Add 4 large eggs to the water and simmer for 7 minutes, then transfer to the ice bath. Add ¼ cup salt to the water and return to a boil. Boil each vegetable in batches until al dente (taste to check). The longest vegetable (the potatoes) can take about 20 minutes, while snap peas rake 3 minutes. Transfer with a slotted spoon or tongs to a sheet pan to cool, then repeat with the remaining vegetables.
Boil the shrimp until bright pink, 2 to 4 minutes. Transfer to the sheet pan. If you have room in your fridge, stick the sheet in there to cool everything down.
Cut 2 lemons into wedges. To make the cocktail sauce, in a small bowl, stir together 1 cup ketchup, 2 tablespoons prepared horseradish, 1 teaspoon black pepper, and ½ teaspoon chile sauce (samba! oelek, harissa).
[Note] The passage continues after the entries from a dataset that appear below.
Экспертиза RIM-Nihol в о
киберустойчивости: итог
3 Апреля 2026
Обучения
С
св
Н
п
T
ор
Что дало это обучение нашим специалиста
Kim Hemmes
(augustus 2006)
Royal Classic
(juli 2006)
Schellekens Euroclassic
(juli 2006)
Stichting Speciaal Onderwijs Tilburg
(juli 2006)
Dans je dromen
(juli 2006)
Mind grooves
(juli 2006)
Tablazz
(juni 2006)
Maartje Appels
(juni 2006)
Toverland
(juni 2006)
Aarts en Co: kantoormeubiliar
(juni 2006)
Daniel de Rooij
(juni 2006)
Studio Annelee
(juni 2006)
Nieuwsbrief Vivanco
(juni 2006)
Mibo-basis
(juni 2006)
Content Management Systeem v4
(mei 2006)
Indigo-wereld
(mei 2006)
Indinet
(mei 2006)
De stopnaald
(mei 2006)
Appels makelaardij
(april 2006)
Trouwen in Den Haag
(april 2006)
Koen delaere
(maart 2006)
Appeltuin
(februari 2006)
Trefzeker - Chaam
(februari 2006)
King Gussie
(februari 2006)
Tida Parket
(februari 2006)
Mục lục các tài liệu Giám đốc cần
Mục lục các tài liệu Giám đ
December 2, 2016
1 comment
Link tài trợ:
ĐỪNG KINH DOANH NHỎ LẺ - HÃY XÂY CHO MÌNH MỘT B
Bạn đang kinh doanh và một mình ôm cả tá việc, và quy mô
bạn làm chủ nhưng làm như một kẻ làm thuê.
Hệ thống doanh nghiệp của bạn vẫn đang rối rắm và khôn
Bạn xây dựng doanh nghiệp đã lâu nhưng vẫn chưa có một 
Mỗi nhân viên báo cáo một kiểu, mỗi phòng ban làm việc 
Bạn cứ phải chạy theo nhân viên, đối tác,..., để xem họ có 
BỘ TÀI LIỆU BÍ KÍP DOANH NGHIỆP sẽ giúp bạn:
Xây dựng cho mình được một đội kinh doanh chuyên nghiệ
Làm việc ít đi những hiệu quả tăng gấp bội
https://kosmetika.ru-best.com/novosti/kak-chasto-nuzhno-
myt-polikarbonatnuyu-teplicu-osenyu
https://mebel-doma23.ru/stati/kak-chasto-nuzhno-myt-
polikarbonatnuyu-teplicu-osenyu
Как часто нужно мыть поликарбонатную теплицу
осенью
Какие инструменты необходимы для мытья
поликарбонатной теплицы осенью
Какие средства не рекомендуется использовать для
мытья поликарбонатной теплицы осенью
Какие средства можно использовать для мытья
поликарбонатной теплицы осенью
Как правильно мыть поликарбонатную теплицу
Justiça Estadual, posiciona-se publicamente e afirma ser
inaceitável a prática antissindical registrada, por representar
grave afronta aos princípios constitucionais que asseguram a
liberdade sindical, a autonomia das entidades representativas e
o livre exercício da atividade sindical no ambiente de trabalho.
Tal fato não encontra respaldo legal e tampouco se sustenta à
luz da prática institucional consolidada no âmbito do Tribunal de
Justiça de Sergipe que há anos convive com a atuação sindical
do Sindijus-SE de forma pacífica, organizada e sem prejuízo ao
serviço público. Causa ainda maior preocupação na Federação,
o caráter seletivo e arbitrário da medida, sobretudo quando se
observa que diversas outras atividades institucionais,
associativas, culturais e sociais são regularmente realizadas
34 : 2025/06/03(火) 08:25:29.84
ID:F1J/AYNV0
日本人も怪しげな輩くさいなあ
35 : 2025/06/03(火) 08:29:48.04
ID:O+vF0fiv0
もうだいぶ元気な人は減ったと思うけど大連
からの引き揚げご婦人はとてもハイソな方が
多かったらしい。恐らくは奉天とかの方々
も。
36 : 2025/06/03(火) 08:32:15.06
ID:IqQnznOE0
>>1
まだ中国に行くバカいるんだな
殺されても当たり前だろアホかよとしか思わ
Add 2 tablespoons juice from the lemons (save the rest for serving) and season with salt.
Peel and halve the eggs, then add to the sheet pan. Look around for accoutrements that bring crunch, brightness, or brininess and would be good dunked in cocktail sauce (ideas below). You could also add another sauce element, like salsa verde, mustard, or mayo. Then eat everything right from the sheet pan.